3. I Became the Data Janitor

Instead of it saving me time, the system became a second job:

  • Cleaning up duplicates and errors

  • Texting reminders every morning

  • Explaining ACWR to skeptical teens

  • Debugging cell references

The more sophisticated it became, the more manual intervention it needed. In theory, it was automatic. In practice, it was always broken somewhere.

4. The Numbers Looked Clean But Weren’t Trustworthy

Seeing an ACWR of 1.03 felt validating, like I had captured a useful, scientific truth. But when I backtracked how that number came to be, I realized it was often based on 3-4 days of inconsistent or inaccurate data.

What looked like balance or overload might’ve just been noise, guesses, or missed entries. The illusion of precision became dangerous.

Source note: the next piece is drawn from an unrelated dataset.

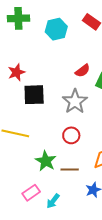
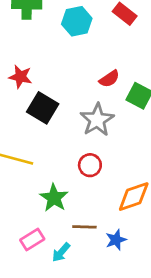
red star: (16, 72) -> (20, 77), turned 30
black square: (34, 95) -> (43, 108), turned 30
brown line: (70, 169) -> (84, 227), moved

What I’d Do Instead (And Recommend to You):

This system wasn’t a total failure but it was a wake-up call.

If I could do it again:

  • Start with education and purpose.

    • Teach your team why monitoring matters, how it protects performance, and what the data tells us. Make them co-owners, not input monkeys.

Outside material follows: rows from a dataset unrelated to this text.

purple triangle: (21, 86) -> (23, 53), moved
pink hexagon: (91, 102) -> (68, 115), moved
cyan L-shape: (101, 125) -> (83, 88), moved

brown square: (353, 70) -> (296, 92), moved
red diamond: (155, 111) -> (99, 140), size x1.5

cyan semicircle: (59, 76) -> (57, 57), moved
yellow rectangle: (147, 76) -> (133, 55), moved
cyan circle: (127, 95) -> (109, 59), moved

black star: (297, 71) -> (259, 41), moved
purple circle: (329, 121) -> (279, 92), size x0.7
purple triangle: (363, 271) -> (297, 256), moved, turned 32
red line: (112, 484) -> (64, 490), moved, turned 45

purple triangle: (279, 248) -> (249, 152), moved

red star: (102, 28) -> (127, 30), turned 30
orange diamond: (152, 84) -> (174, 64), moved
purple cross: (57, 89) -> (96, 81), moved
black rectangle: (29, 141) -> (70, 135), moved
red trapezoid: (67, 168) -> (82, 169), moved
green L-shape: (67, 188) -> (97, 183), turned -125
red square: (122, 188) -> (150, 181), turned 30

  • Use objective data where possible.

    • Even simple metrics like vertical jump height, sprint time, or HRV provide more reliable feedback than mood scoring from a distracted teen.

  • Make subjective tools meaningful.

    • Pair wellness forms with short team check-ins or color-coded dashboards they can see. Visibility builds credibility.

  • Gamify or reward compliance.

    • Celebrate 100% weeks. Offer incentives. Build culture around consistency, not punishment.

  • Automate less. Integrate more.

    • The best tech doesn’t replace conversation, it enables it. Use data as a launchpad for connection, not replacement for it.

Final Thoughts:

This project didn’t fail because of tech. It failed because I prioritized systems over people.

I learned that the success of athlete monitoring isn’t about how beautiful your dashboard is, it’s about why athletes believe it matters, and what they do because of it.

In the end, the system looked clean, the charts looked smart, but the foundation was flawed. Because good data starts with good habits. And good habits come from culture, not code.

If you're considering building something similar, do it. But do it knowing that a spreadsheet doesn’t change behavior. A coach does.